Hamas will accept referendum on peace deal: Haniya

Adel Zaanoun

GAZA CITY, Adel Zaanoun- Senior Hamas leader Ismail Haniya said on Wednesday the Islamist group would accept a peace deal with Israel if the Palestinian people approved it in a referendum.
His statement appeared to signal a shift in the group's long-standing policy of refusing to accept either Israel's legitimacy or any peace treaty negotiated by Palestinian president Mahmud Abbas.
Hamas "will respect the results of a referendum even if the results conflict with Hamas's positions," Haniya said at a rare press conference with foreign journalists.

Haniya
Haniya
"We accept a Palestinian state with full sovereignty on the land occupied in 1967 with Jerusalem as its capital and a solution to the issue of refugees," he added.
However, an Israeli government official pointed out that Haniya never explicitly said Hamas would be prepared to end its conflict with Israel in such a case.
"They never say that a Palestinian state living alongside Israel will be enough for them, but rather that they will accept it," he said, speaking on condition of anonymity. "Notice that he never says that they will then be willing to live with Israel after that."
"Ultimately they are committed to an Islamist Palestinian state that will replace Israel," the official added.
Hamas has frequently derided negotiations with Israel as a waste of time and Haniya said he remained unconvinced that peace talks would result in an agreement.
"There won't be a solution with two states on the land... Israel wants the land, peace, and security with us and this is something impossible."
Hamas won parliamentary elections in 2006, defeating Abbas's Fatah party. Long-standing tensions between the rivals boiled over in June 2007, when the Islamist group's forces routed Fatah and seized control of Gaza.
All attempts at reconciliation between the two sides, most of them mediated by Egypt, have failed. Fatah and Hamas have accused each other of undermining trust by persecuting political rivals in the territory under its control.
Abbas restarted direct talks with Israel in September with the aim of reaching a peace agreement within a year.
But negotiations broke down three weeks later after Israel refused to renew a 10-month moratorium on settlement construction in the West Bank that expired on September 26.

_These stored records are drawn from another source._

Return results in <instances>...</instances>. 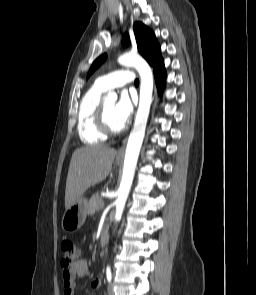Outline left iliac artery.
<instances>
[{
  "label": "left iliac artery",
  "instance_id": "left-iliac-artery-1",
  "mask_svg": "<svg viewBox=\"0 0 256 295\" xmlns=\"http://www.w3.org/2000/svg\"><path fill=\"white\" fill-rule=\"evenodd\" d=\"M106 277H107V281L108 282H111V280H112V273H111V269H110L109 266H107V268H106Z\"/></svg>",
  "mask_w": 256,
  "mask_h": 295
}]
</instances>
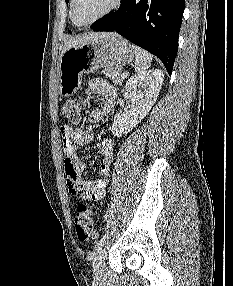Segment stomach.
Wrapping results in <instances>:
<instances>
[{
  "mask_svg": "<svg viewBox=\"0 0 233 286\" xmlns=\"http://www.w3.org/2000/svg\"><path fill=\"white\" fill-rule=\"evenodd\" d=\"M134 58L130 43L117 34L71 47L61 55L58 64L59 93L69 97L79 89L83 74L100 68L122 67Z\"/></svg>",
  "mask_w": 233,
  "mask_h": 286,
  "instance_id": "stomach-1",
  "label": "stomach"
}]
</instances>
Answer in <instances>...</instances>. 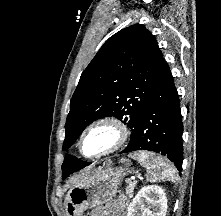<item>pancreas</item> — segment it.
Masks as SVG:
<instances>
[{
    "label": "pancreas",
    "instance_id": "obj_1",
    "mask_svg": "<svg viewBox=\"0 0 221 216\" xmlns=\"http://www.w3.org/2000/svg\"><path fill=\"white\" fill-rule=\"evenodd\" d=\"M135 188V184L129 183V185L126 187V194L131 198L133 196V191Z\"/></svg>",
    "mask_w": 221,
    "mask_h": 216
}]
</instances>
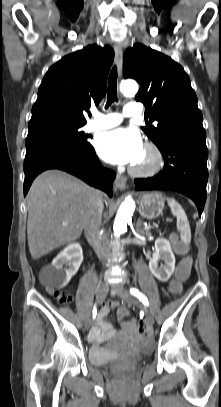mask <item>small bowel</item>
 I'll return each instance as SVG.
<instances>
[{"mask_svg":"<svg viewBox=\"0 0 221 407\" xmlns=\"http://www.w3.org/2000/svg\"><path fill=\"white\" fill-rule=\"evenodd\" d=\"M118 302H111L101 308L97 319V324L94 330L91 332L89 339L95 344H100L103 341L115 336L117 334V328L111 323L106 321V317L111 309L117 308ZM122 327V326H121ZM132 330H125L122 328L123 333H129Z\"/></svg>","mask_w":221,"mask_h":407,"instance_id":"small-bowel-1","label":"small bowel"}]
</instances>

Hamas has frequently criticised Abbas for agreeing to negotiations with Israel.
"Negotiations with the occupation will only lead to failure," Hamas spokesman Sami Abu Zuhri told AFP in March, after Arab foreign ministers meeting in Cairo backed the idea of indirect US-brokered talks.

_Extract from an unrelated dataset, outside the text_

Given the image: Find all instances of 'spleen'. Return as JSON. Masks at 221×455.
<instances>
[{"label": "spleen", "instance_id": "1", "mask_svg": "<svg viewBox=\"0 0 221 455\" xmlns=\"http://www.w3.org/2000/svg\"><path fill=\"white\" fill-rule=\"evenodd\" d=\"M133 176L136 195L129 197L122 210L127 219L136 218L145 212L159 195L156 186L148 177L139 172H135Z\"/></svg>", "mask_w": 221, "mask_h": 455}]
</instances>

"The alternative is for Abbas to return to the patriotic option, to what the Arabs support and the Palestinians desire, the option of steadfastness and resistance," Abu Zuhri said.
Haniya also fielded questions Wednesday on militant groups in Gaza, where Israel and other observers fear groups like Al-Qaeda are gaining a foothold.
"Al-Qaeda is not present in the Gaza Strip, but there is resistance to the occupation," he said, adding that Hamas works to ensure that "the main resistance groups do not act outside of Gaza or Palestine."
He also called for the resumption of negotiations on the release of Israeli soldier Gilad Shalit, who has been held in Gaza since his kidnap by Palestinian militants during a cross-border raid in June 2006.
He said Hamas wanted to reach a deal involving an "honourable exchange" of prisoners.
Shalit has not been seen by outside observers or by Red Cross representatives since his capture in a deadly raid along the Gaza border.
Hamas, which participated in Shalit's kidnap along with several other Gaza militant groups, is seeking the release of hundreds of Palestinian prisoners in exchange for freeing the soldier.